The 1/2 is because the force is zero at the start and only amaximum at the end, so we use the average.

So if we made the spring the ful length of the battery 50mm and used 80kg
Energy = 0.5 * 80*9.8 * 0.05 = 20J, a little disapointing, an Alkaline AA battery normally stores about 5000J.

You could use a coiled spring using some sort of crank handle - a coiled spring is exactly the same principle, it's just the compression length is longer.
 
mgb_phys said:
The energy stored in a spring is = 1/2 * force * distance.
The 1/2 is because the force is zero at the start and only amaximum at the end, so we use the average.

So if we made the spring the ful length of the battery 50mm and used 80kg
Energy = 0.5 * 80*9.8 * 0.05 = 20J, a little disapointing, an Alkaline AA battery normally stores about 5000J.

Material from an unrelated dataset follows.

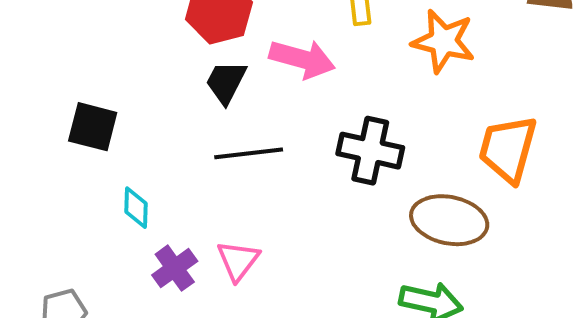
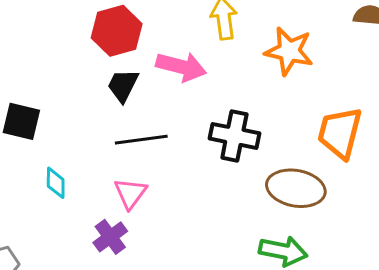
pink triangle: (238, 261) -> (130, 193), moved
purple cross: (175, 268) -> (110, 237), moved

You could use a coiled spring using some sort of crank handle - a coiled spring is exactly the same principle, it's just the compression length is longer.

OR: :)

Let's see...

energy = 1/2 * force * distance; force = mass * G

5000J = 1/2 * force * 0.05
force * 0.05 = 10000J
force = 200000 N :) %.

mass = 20387 kg :D Gimme foOoOoOod!
 
Actually it could be easily achieved by leverage, but what material can handle 20t of pressure?